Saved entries
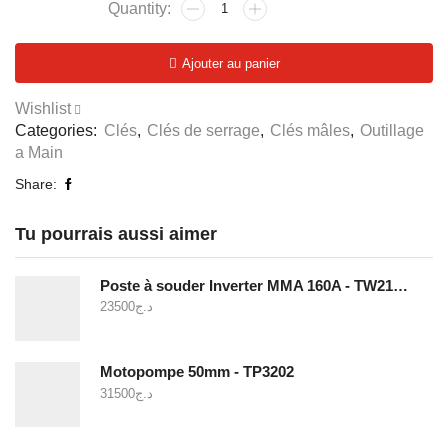
quantité
de
Jeu
Ajouter au panier
de
9
Wishlist
clés
Categories:
Clés
,
Clés de serrage
,
Clés mâles
,
Outillage
hexagonales
a Main
à
tête
Share:
sphérique
-
Tu pourrais aussi aimer
THT106292
Poste à souder Inverter MMA 160A - TW21605
23500
د.ج
Motopompe 50mm - TP3202
31500
د.ج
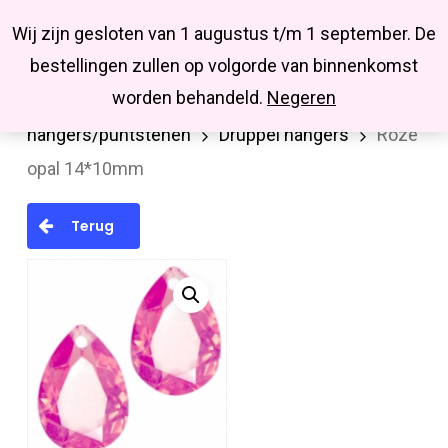
Menu
Skip
Missbluesieraden
Wij zijn gesloten van 1 augustus t/m 1 september. De
search
account
to
Close
bestellingen zullen op volgorde van binnenkomst
main
Menu
worden behandeld.
Negeren
Home
Hanger/bedel/tussenstuk
Acryl
content
hangers/puntstenen
Druppel hangers
Roze
opal 14*10mm
Terug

**YOUR OBJECTIVE**:
The entries are to be restated word for word, and no picture should appear in the copy.

**RESPONSE**:
quantité
de
Jeu
Ajouter au panier
de
9
Wishlist
clés
Categories:
Clés
,
Clés de serrage
,
Clés mâles
,
Outillage
hexagonales
a Main
à
tête
Share:
sphérique
-
Tu pourrais aussi aimer
THT106292
Poste à souder Inverter MMA 160A - TW21605
23500
د.ج
Motopompe 50mm - TP3202
31500
د.ج
Menu
Skip
Missbluesieraden
Wij zijn gesloten van 1 augustus t/m 1 september. De
search
account
to
Close
bestellingen zullen op volgorde van binnenkomst
main
Menu
worden behandeld.
Negeren
Home
Hanger/bedel/tussenstuk
Acryl
content
hangers/puntstenen
Druppel hangers
Roze
opal 14*10mm
Terug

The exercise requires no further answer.